The R88 can also be used on its own to capture a detailed performance of a full band. Early methods for capturing ensembles involved gathering several vocalists and instrumentalists around one mic for practical purposes. Mixing the volumes of individual performers required physically adjusting the formation of the ensemble around the microphone or asking instrumentalists to temper their playing volume.
In his OneMic series, John Cuniberti implements the R88 in that same spirit and the resulting recordings are testament to the organic energy of the captured moment. The major difference with the R88, of course, is that breathtaking, natural stereo is captured in a truly organic way.
In the following video, the incredible band San Geronimo performs,”Pay Day” using only an R88 to capture the full band. Yes, it really is just a single R88 capturing this performance.

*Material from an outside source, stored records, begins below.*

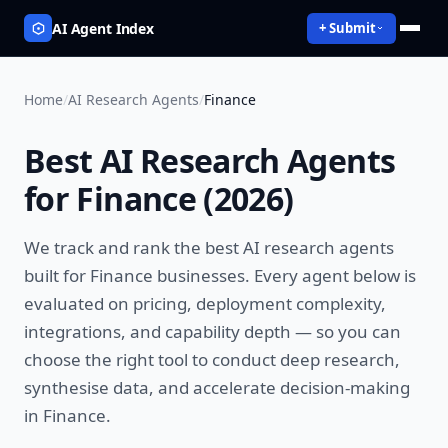
AI Agent Index
+ Submit
Home
/
AI Research Agents
/
Finance
Best
AI Research Agents
for
Finance
(
2026
)
We track and rank the best
AI research agents
built for
Finance
businesses. Every agent below is
evaluated on pricing, deployment complexity,
integrations, and capability depth — so you can
choose the right tool to
conduct deep research,
synthesise data, and accelerate decision-making
in
Finance
.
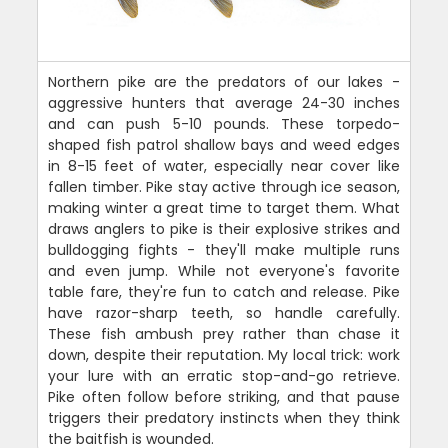
Northern pike are the predators of our lakes -
aggressive hunters that average 24-30 inches
and can push 5-10 pounds. These torpedo-
shaped fish patrol shallow bays and weed edges
in 8-15 feet of water, especially near cover like
fallen timber. Pike stay active through ice season,
making winter a great time to target them. What
draws anglers to pike is their explosive strikes and
bulldogging fights - they'll make multiple runs
and even jump. While not everyone's favorite
table fare, they're fun to catch and release. Pike
have razor-sharp teeth, so handle carefully.
These fish ambush prey rather than chase it
down, despite their reputation. My local trick: work
your lure with an erratic stop-and-go retrieve.
Pike often follow before striking, and that pause
triggers their predatory instincts when they think
the baitfish is wounded.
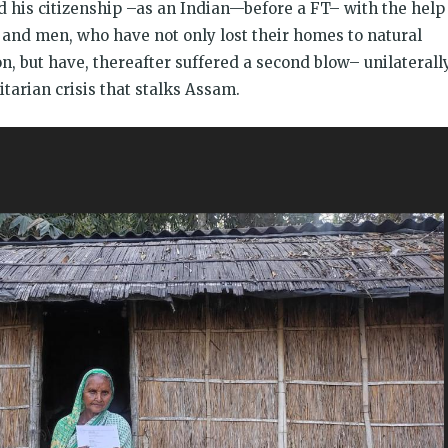
 his citizenship –as an Indian—before a FT– with the help
nd men, who have not only lost their homes to natural
on, but have, thereafter suffered a second blow– unilaterall
tarian crisis that stalks Assam.
इ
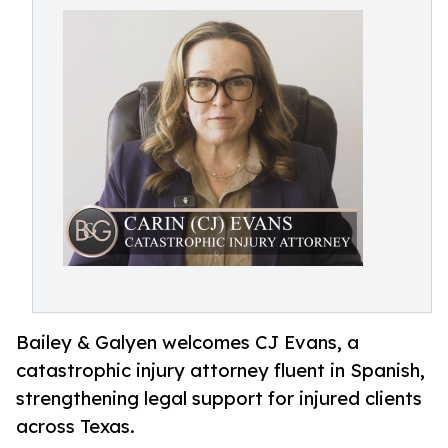
Bailey & Galyen welcomes CJ Evans, a
catastrophic injury attorney fluent in Spanish,
strengthening legal support for injured clients
across Texas.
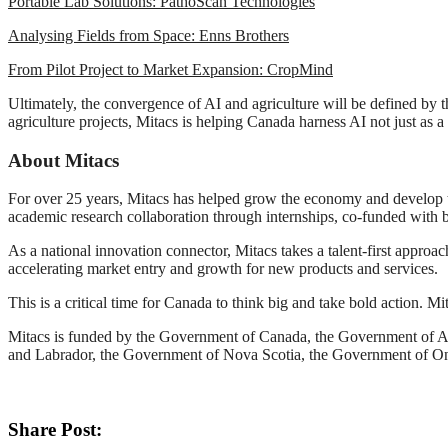
Portable Lab Solutions: PathoScan Technologies
Analysing Fields from Space: Enns Brothers
From Pilot Project to Market Expansion: CropMind
Ultimately, the convergence of AI and agriculture will be defined by 
agriculture projects, Mitacs is helping Canada harness AI not just as a 
About Mitacs
For over 25 years, Mitacs has helped grow the economy and develop t
academic research collaboration through internships, co-funded with b
As a national innovation connector, Mitacs takes a talent-first approa
accelerating market entry and growth for new products and services.
This is a critical time for Canada to think big and take bold action. M
Mitacs is funded by the Government of Canada, the Government of 
and Labrador, the Government of Nova Scotia, the Government of O
Share Post:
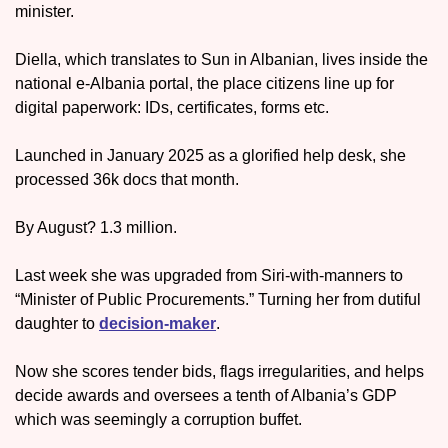
minister.
Diella, which translates to Sun in Albanian, lives inside the 
national e-Albania portal, the place citizens line up for 
digital paperwork: IDs, certificates, forms etc. 
Launched in January 2025 as a glorified help desk, she 
processed 36k docs that month. 
By August? 1.3 million.
Last week she was upgraded from Siri-with-manners to 
“Minister of Public Procurements.” Turning her from dutiful 
daughter to 
decision-maker
.
Now she scores tender bids, flags irregularities, and helps 
decide awards and oversees a tenth of Albania’s GDP 
which was seemingly a corruption buffet. 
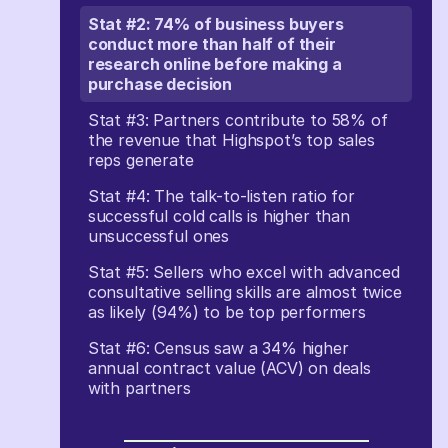
Stat #2: 74% of business buyers
conduct more than half of their
research online before making a
purchase decision
Stat #3: Partners contribute to 58% of
the revenue that Highspot’s top sales
reps generate
Stat #4: The talk-to-listen ratio for
successful cold calls is higher than
unsuccessful ones
Stat #5: Sellers who excel with advanced
consultative selling skills are almost twice
as likely (94%) to be top performers
Stat #6: Census saw a 34% higher
annual contract value (ACV) on deals
with partners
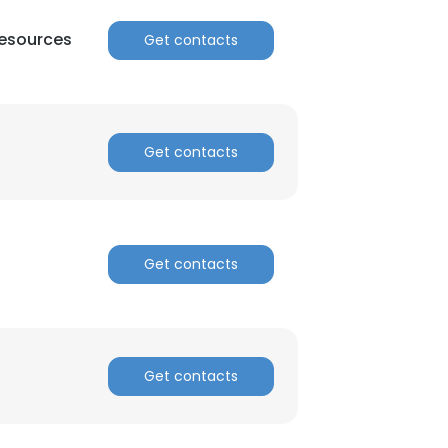
esources
Get contacts
Get contacts
Get contacts
Get contacts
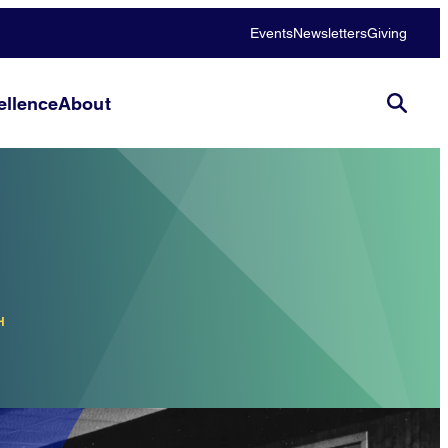
Events
Newsletters
Giving
llence
About
H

Distant Miking String Quartets, Sections, and Orchestras
The versatile R88 excels at recording string sections, quartets, orchestras, and other ensembles from a distance. From as far as 20 feet away, the R88 captures detailed, balanced sound of an instrument section and supplements it with massive room tone. When arranged 6 to 10 feet from the source, the R88 creates a massive, detailed room image without the need for any support microphones.
When recording groups or ensembles, start by positioning the R88 from at least 5 feet away from the musicians with the white line aimed directly at the center of the ensemble. This will give you a balanced stereo spread in the two channels of the microphone. Because the two ribbon elements are perfectly in phase with one another you can pan the two channels however you wish. Most engineers start with channel 1 panned hard to the left and channel 2 panned hard to the right. This creates the largest and most realistic stereo width.
The image below shows where both elements of the R88 capture sound. The green area is the location that sound is captured in. When recording ensembles, make sure that the musicians are located within this green area. When both channels are hard-panned left and right, any source that is within this green area will sound like it is coming from that specific area.